Work to be completed →
Return every entry below word for word and leave out any picture.

Page images and extracted text →
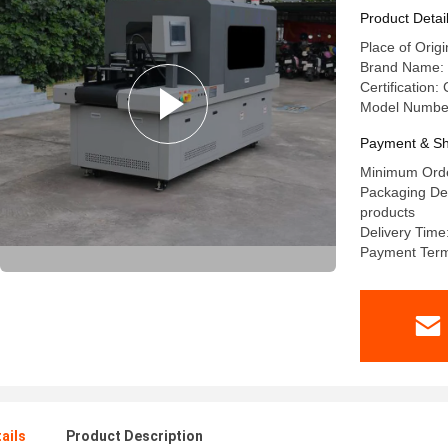
Product Detai
Place of Orig
Brand Name: 
Certification:
Model Number
Payment & Sh
Minimum Orde
Packaging Det
products
Delivery Time
Payment Term
ails
Product Description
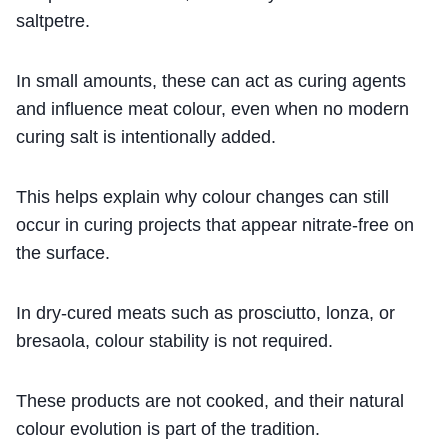
saltpetre.
In small amounts, these can act as curing agents
and influence meat colour, even when no modern
curing salt is intentionally added.
This helps explain why colour changes can still
occur in curing projects that appear nitrate-free on
the surface.
In dry-cured meats such as prosciutto, lonza, or
bresaola, colour stability is not required.
These products are not cooked, and their natural
colour evolution is part of the tradition.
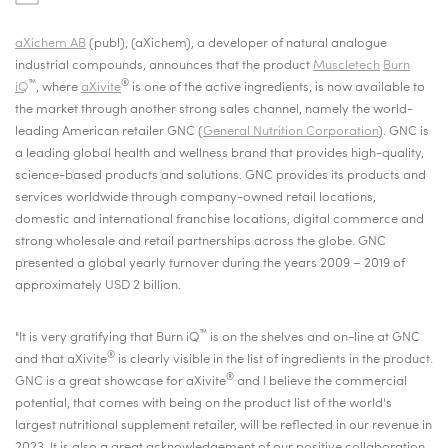
aXichem AB
(publ), (aXichem), a developer of natural analogue
industrial compounds, announces that
the product
Muscletech
Burn
™
®
iQ
, where
aXivite
is one of the active ingredients, is now available to
the market through another strong sales channel, namely the world-
leading American retailer GNC (
General Nutrition Corporation
). GNC is
a leading global health and wellness brand that provides high-quality,
science-based products and solutions. GNC provides its products and
services worldwide through company-owned retail locations,
domestic and international franchise locations, digital commerce and
strong wholesale and retail partnerships across the globe. GNC
presented a global yearly turnover during the years 2009 – 2019 of
approximately USD 2 billion.
™
"It is very gratifying that Burn iQ
is on the shelves and on-line at GNC
®
and that aXivite
is clearly visible in the list of ingredients in the product.
®
GNC is a great showcase for aXivite
and I believe the commercial
potential, that comes with being on the product list of the world's
largest nutritional supplement retailer, will be reflected in our revenue in
2023. It is also a great acknowledgement of our positive collaboration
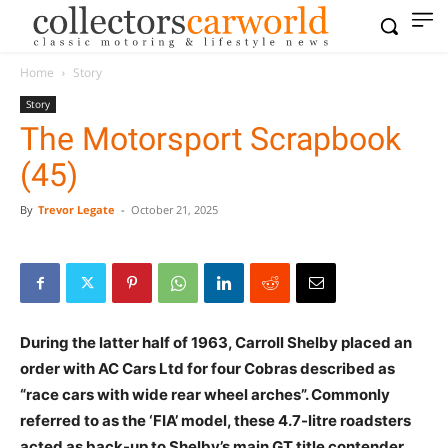
Home
Story
Story
The Motorsport Scrapbook
(45)
By
Trevor Legate
-
October 21, 2025
During the latter half of 1963, Carroll Shelby placed an
order with AC Cars Ltd for four Cobras described as
“race cars with wide rear wheel arches”. Commonly
referred to as the ‘FIA’ model, these 4.7-litre roadsters
acted as back-up to Shelby’s main GT title contender,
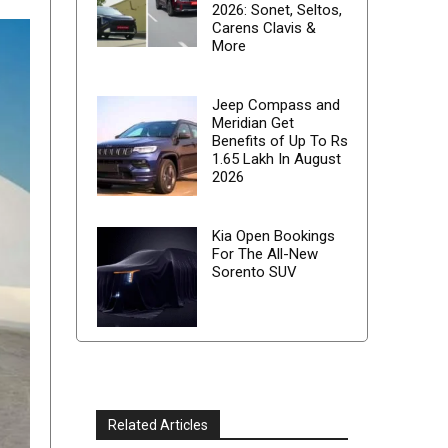
2026: Sonet, Seltos,
Carens Clavis &
More
Jeep Compass and
Meridian Get
Benefits of Up To Rs
1.65 Lakh In August
2026
Kia Open Bookings
For The All-New
Sorento SUV
Related Articles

Completed task →
Product Detai
Place of Orig
Brand Name: 
Certification:
Model Number
Payment & Sh
Minimum Orde
Packaging Det
products
Delivery Time
Payment Term
ails
Product Description
saltpetre.
In small amounts, these can act as curing agents
and influence meat colour, even when no modern
curing salt is intentionally added.
This helps explain why colour changes can still
occur in curing projects that appear nitrate-free on
the surface.
In dry-cured meats such as prosciutto, lonza, or
bresaola, colour stability is not required.
These products are not cooked, and their natural
colour evolution is part of the tradition.
aXichem AB
(publ), (aXichem), a developer of natural analogue
industrial compounds, announces that
the product
Muscletech
Burn
™
®
iQ
, where
aXivite
is one of the active ingredients, is now available to
the market through another strong sales channel, namely the world-
leading American retailer GNC (
General Nutrition Corporation
). GNC is
a leading global health and wellness brand that provides high-quality,
science-based products and solutions. GNC provides its products and
services worldwide through company-owned retail locations,
domestic and international franchise locations, digital commerce and
strong wholesale and retail partnerships across the globe. GNC
presented a global yearly turnover during the years 2009 – 2019 of
approximately USD 2 billion.
™
"It is very gratifying that Burn iQ
is on the shelves and on-line at GNC
®
and that aXivite
is clearly visible in the list of ingredients in the product.
®
GNC is a great showcase for aXivite
and I believe the commercial
potential, that comes with being on the product list of the world's
largest nutritional supplement retailer, will be reflected in our revenue in
2023. It is also a great acknowledgement of our positive collaboration
Home
Story
Story
The Motorsport Scrapbook
(45)
By
Trevor Legate
-
October 21, 2025
During the latter half of 1963, Carroll Shelby placed an
order with AC Cars Ltd for four Cobras described as
“race cars with wide rear wheel arches”. Commonly
referred to as the ‘FIA’ model, these 4.7-litre roadsters
acted as back-up to Shelby’s main GT title contender,
2026: Sonet, Seltos,
Carens Clavis &
More
Jeep Compass and
Meridian Get
Benefits of Up To Rs
1.65 Lakh In August
2026
Kia Open Bookings
For The All-New
Sorento SUV
Related Articles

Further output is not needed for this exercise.